Le vrai débat, je ne le lis, ni ne l'entend pas ».

 

 

Et les barbes...

 

Maintenant, j’aimerais terminer cet exposé avec une question plus légère qui me trotte dans la tête depuis plusieurs années. Je fais partie d’une génération de gays totalement obsédée par les barbes. J’ai radoté là-dessus, je radoterai jusqu’à la fin de ma vie. Chez les 30-50 ans, la barbe et devenue un élément incontournable de l’érotisme, c’est le seul point commun qui rassemble des groupes différents comme les clones, les bears, les fashion alternatifs, les babas, les altermondialistes. Des gays qui ont souvent des idées politiques éloignées sinon opposées. Et sur Internet, il y a des centaines de groupes qui entretiennent cette passion. Encore une fois, j’insiste pour dire que pour les gays de ma génération, nous avons attendu l’arrivée de la barbe depuis plus de vingt ans.

 

La barbe est une affirmation gay, c’est un statement qui se porte sur le visage. De l’autre côté, il y a le symbole de la barbe chez le musulman, chez le juif aussi. Ce ne sont pas exactement les mêmes barbes, mais elles sont très belles aussi. Je vais tenter de ne pas faire la tapette de service qui se focalise sur un détail esthétique (exercice très difficile!), mais ma question est évidente : pourquoi notre attirance pour cette barbe, en tant que gays, ne facilite pas un rapprochement vers ces musulmans, précisément parce que nous les trouvons beaux ? Comment ne pas voir qu’il est particulièrement paradoxal que cette génération des 30-50 ans, parmi les gays, se trouve être la plus raciste, la moins tolérante sur l’appartenance religieuse des autres ?

 

Bien sûr, notre génération a souffert plus que d’autres de l’homophobie religieuse, mais maintenant que nous sommes arrivés à un âge adulte, plus serein, est-ce qu’on peut oublier nos souffrances de jeunesse pour admettre que ces musulmans barbus, dans nos pays en tout cas, ne nous agressent jamais ?

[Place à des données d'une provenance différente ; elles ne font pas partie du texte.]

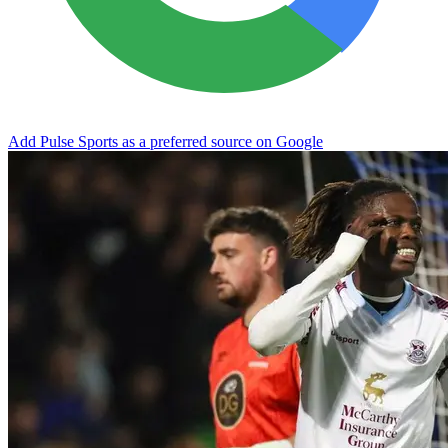
Add Pulse Sports as a preferred source on Google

Car il ne faudrait pas que ces souvenirs d’homophobie passée liée aux religions servent d’excuse à un égoïsme politique. Cette attirance sincère pour la virilité barbue pourrait nous rapprocher, représenter un élément d’humour. Après tout, pour moi, l’essence même de l’homosexualité, c’est désirer un homme que je respecte. Aujourd’hui je m'imagine pouvoir sortir avec un gay musulman barbu. Je ne serais pas uniquement heureux de cette relation parce qu’il serait sexy (forcément), mais surtout parce qu’il pourrait m’apprendre beaucoup de choses sur sa religion, sur sa croyance, sur ce qui élève son âme. Je ne suis pas croyant, mais cela ne m’empêche pas de respecter les croyances des autres quand c’est un élément d'élévation.

La barbe comme outil d'amitié entre les peuples, quoi.